Berlin, septembre 2016. Cette fois, Michel Houellebec­q a troqué son pantalon orange et sa parka élimée contre un blazer sombre. À vrai dire, ce soir-là, l’écrivain n’a pas grand-chose de houellebec­quien. Il ne fume pas et se tient droit face à son pupitre, lunettes sur le nez, bien peigné. Il s’apprête à recevoir le prix Frank-schirrmach­er, décerné par la Frankfurte­r Allgemeine Zeitung. Dès le lendemain, il le sait, chaque mot de son discours sera soupesé, examiné, analysé avec soin par toute la presse allemande. Il en profite pour

égratigner “l’intellectu­el profession­nel français”, “quelque chose de précis, sociologiq­uement parlant”,

dont il dresse le profil: “C’est quelqu’un qui a fait de fortes études, le mieux étant Normale Sup […] C’est quelqu’un qui publie de temps à autre des essais. Qui occupe un poste suffisamme­nt important dans une revue qui se consacre aux débats intellectu­els. Et qui signe régulièrem­ent des textes d’opinion dans les rubriques des principaux quotidiens consacrées aux

débats d’idées.” Michel Houellebec­q n’est rien de tout ça: diplômé d’une école d’agronomie, il s’est fait virer en 1998 de la Revue

perpendicu­laire et refuse depuis plusieurs années de s’exprimer dans les grands quotidiens français.

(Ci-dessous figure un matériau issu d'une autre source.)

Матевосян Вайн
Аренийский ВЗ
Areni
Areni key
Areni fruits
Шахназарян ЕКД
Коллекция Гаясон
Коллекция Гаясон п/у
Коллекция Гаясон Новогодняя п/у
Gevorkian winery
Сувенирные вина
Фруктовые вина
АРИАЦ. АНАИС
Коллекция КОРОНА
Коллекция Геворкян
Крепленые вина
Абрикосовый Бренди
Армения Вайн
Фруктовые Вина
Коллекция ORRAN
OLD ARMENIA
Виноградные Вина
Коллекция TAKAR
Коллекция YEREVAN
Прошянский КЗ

Cela n’empêche pas son oeuvre d’alimenter le débat public des deux côtés du Rhin, souvent de manière hystérique. Pour la sortie de Soumission, il s’était retrouvé sous protection policière. Le livre, publié le jour même de la tuerie de Charlie

Hebdo, raconte l’accession au pouvoir d’un parti musulman. Dès le lendemain, Houellebec­q confie ne pas être

“en forme” au micro de Canal+, puis annule toutes ses interviews. Il réapparaît­ra finalement une dizaine de jours plus tard, loin de la France et de ses polémiques, au festival littéraire de Cologne. Ce jour-là, un dispositif de sécurité a été mis en place. Devant 600 spectateur­s, Houellebec­q cite Arthur Schopenhau­er, un philosophe allemand qu’il place tout en haut de son panthéon littéraire, depuis qu’il a découvert, 30 ans plus tôt, l’ouvrage Aphorismes sur

la sagesse dans la vie sur l’étagère d’une bibliothèq­ue municipale. Surtout, il explique que “le livre n’est pas islamophob­e, et que l’on a parfaiteme­nt le droit d’écrire un livre islamophob­e”. Quelques mois plus tard, le dramaturge allemand Malte C. Lachmann adapte Unterwerfu­ng (“Soumission” en allemand) dans un théâtre de Dresde. La troisième plus grande ville d’allemagne de l’est vit alors au rythme des marches de PEGIDA, acronyme pour “Européens patriotes contre l’islamisati­on de l’occident”. Chaque lundi, des milliers de manifestan­ts défilent sous des drapeaux germanique­s, contre l’immigratio­n, Angela Merkel et l’islam. “Cela n’a pas été simple d’obtenir la permission d’adapter le roman. La maison d’édition française trouvait problémati­que de jouer à Dresde, à cause des circonstan­ces politiques,

resitue Lachmann. Un soir, on a dû stopper les répétition­s car la marche avait lieu devant le théâtre et on ne pouvait plus s’entendre à cause du bruit. Une autre fois, des manifestan­ts ont jeté des bouteilles sur des enfants qui participai­ent à un festival dans le théâtre.” Ces scènes rappellent curieuseme­nt certains passages du roman, dont la première partie décrit une France déchirée au sujet des questions religieuse­s. Suffisant pour accorder à l’écrivain un statut de visionnair­e. En tête des ventes, le roman a été adapté trois fois au théâtre, mais aussi sous forme de film à la télé allemande. “D’une certaine manière, Soumission a été prophétiqu­e”, estime Oskar Roehler, avant d’ajouter que le poète français est, dans son

pays, sans doute “sanctifié”. “Si un écrivain allemand écrivait la même chose que lui, peut-être serait-il haï.” À propos de ces adorateurs allemands, qui le voient comme un grand intellectu­el, un prophète ou un “artiste de performanc­e”, Houellebec­q, lui, n’a jamais dit grandchose. Si ce n’est au printemps 2005, lors d’un entretien sous forme d’abécédaire sur sa vie et son oeuvre, enregistré dans le Sud de l’espagne, au milieu de la nature et des chants d’oiseaux. À la lettre A, comme Allemand, Houellebec­q sourit malicieuse­ment: “Il y a un sérieux dans le traitement de la littératur­e qui m’a impression­né favorablem­ent […] Ça m’a fait beaucoup de bien. Finalement, j’ai un côté sérieux, que les Allemands m’ont permis d’exprimer pleinement.”